Q. As you settle into your new position, what kinds of challenges does the Greater Rochester Chapter face?
A. The Red Cross is just like many other organizations still coming out of the pandemic. We need to continually recruit individuals to assist in the delivery of our services and programs. The only difference that we may face is that our workforce is made up mostly of volunteers. As a region, we went from over 2,100 volunteers to just over 1,800 today. We are continuing to grow, but we still have a ways to go to get to our pre-pandemic volunteer workforce.
Q. How is the Greater Rochester Chapter addressing that need?
A. There is always an emphasis on engaging our volunteers and keeping them actively involved in our work. One of my responsibilities will be to continue with what we have always done, and that is to place volunteers in clear leadership positions within the organization, and always look for new ways to recognize their important contributions.
Q. Does your chapter face funding pressures of any kind?
A. Fortunately, we have donors and volunteers who generously support our mission-driven work and we are on very solid financial ground. It appears that our community partners are proud to support the mission. Having said that, we are always looking for organizations and individuals who would like to support our community by making the Red Cross their charity of choice.
Q. You led the growth of Teen City programs at the YMCA of Greater Rochester. Do you hope to create more programs of these kinds in your new role?
A. It’s not about recreating the wheel. The Red Cross has a solid program menu which is the base of our mission-driven work. I was excited to learn that the Red Cross does have youth and teen programming. I am hoping that I can utilize my experiences in those program areas to support our volunteers and paid staff in that program delivery.
Q. Are there other programs you hope to help create or grow?
A. The Red Cross is really focusing on our current lines of service. My work each day will be focused on improving the quality and delivery of our current services.
Q. What do you relish about coming to your office?
A. We have a great team of volunteers and staff who love what they do. I look forward to meeting all of them and working together for one common mission.
Q. You’ve lived in the Rochester area for most of the past 20 years. Is there anything you find particularly attractive about living here?

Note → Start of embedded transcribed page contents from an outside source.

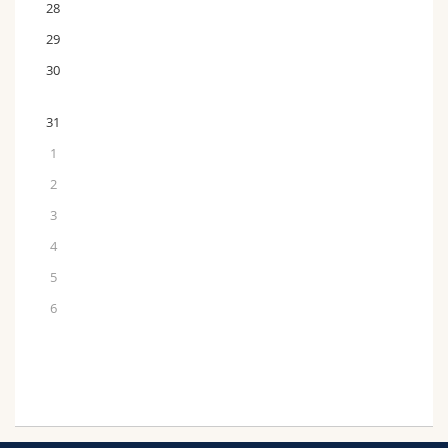
28
29
30
31
1
2
3
4
5
6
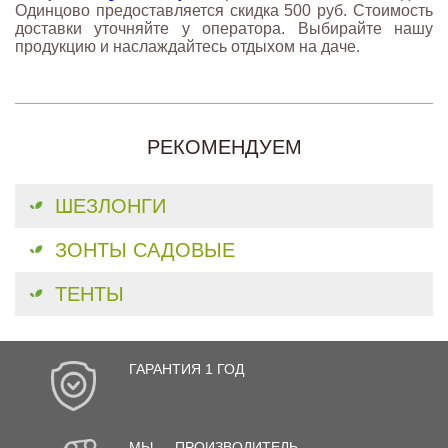
Одинцово предоставляется скидка 500 руб. Стоимость
доставки уточняйте у оператора. Выбирайте нашу
продукцию и наслаждайтесь отдыхом на даче.
РЕКОМЕНДУЕМ
ШЕЗЛОНГИ
ЗОНТЫ САДОВЫЕ
ТЕНТЫ
ГАРАНТИЯ 1 ГОД
МЫ — ПРОИЗВОДИТЕЛЬ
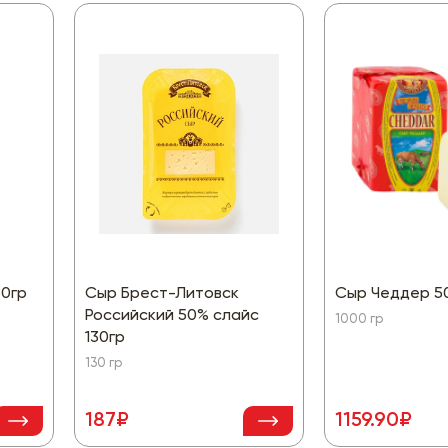
80гр
Сыр Брест-Литовск
Сыр Чеддер 5
Российский 50% слайс
1000 гр
130гр
130 гр
187₽
1159.90₽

A. I believe the City of Rochester and its surrounding area has the potential to be one of the greatest to live in in the entire country. My children, when they grew up, they had the opportunity to attend the Science Museum (Rochester Museum & Science Center), the (Seneca Park) Zoo and many different parks. They were all affordable and they were not too far to get to. I will enjoy the possibility of trying to help Rochester live up to its full potential in the work that I do.

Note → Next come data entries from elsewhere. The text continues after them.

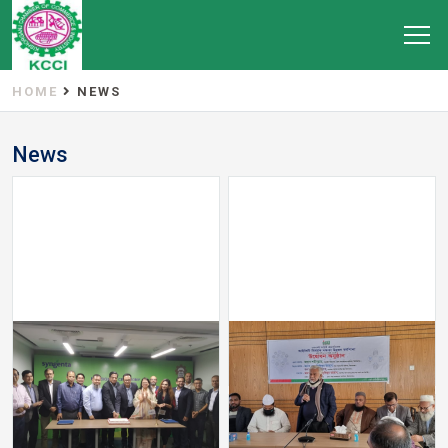
HOME
NEWS
News
22.03.2023 Successfully
কিশোরগঞ্জ জেলায় এসএমই সংশ্লিষ্ট
complete MoU Signing
ট্রেডবডিজের দক্ষতা উন্নয়ন বিষয়
Ceremony between
কর্মশালা
NASCIB and Syngenta
Bangladesh Ltd.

According to sites like http://firebarrierexperts.com, the American Red Cross provides a number of important services and programs, including disaster assistance, training in emergency preparedness, a youth leadership program, home fire safety instruction and the collection and dispensing of blood supplies. The Greater Rochester Chapter serves Monroe, Allegany, Cayuga, Livingston, Ontario, Seneca, Wayne and Yates Counties. Lee, a married father of three grown children, spoke with In Good Health about his new position, and what he hopes to accomplish in the coming years.